■ WHAT NEEDS TO BE DONE:
Tally the lines of the data that include the word "Farfarstugan" and state the total, nothing else.

[Transcribed page contents]

◇ ◇ ◇ ◇ ◇ ◇ ◇

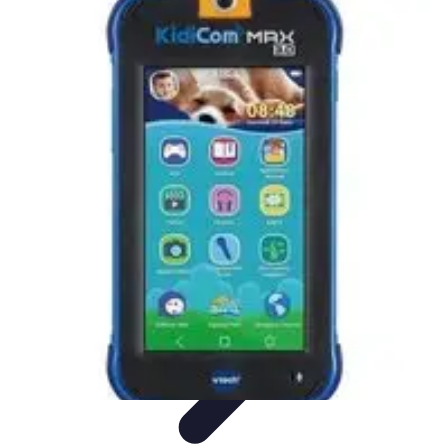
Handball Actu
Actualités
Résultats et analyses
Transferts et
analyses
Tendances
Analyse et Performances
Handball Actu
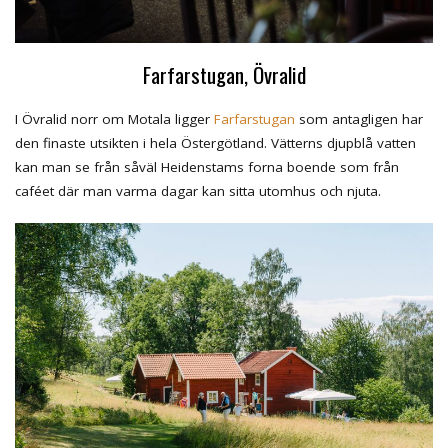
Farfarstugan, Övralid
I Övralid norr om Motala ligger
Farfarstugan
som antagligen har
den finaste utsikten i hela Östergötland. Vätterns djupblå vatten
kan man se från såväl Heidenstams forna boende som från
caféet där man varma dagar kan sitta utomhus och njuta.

◇ ◇ ◇ ◇ ◇ ◇ ◇

■ EXERCISE OUTPUT:
2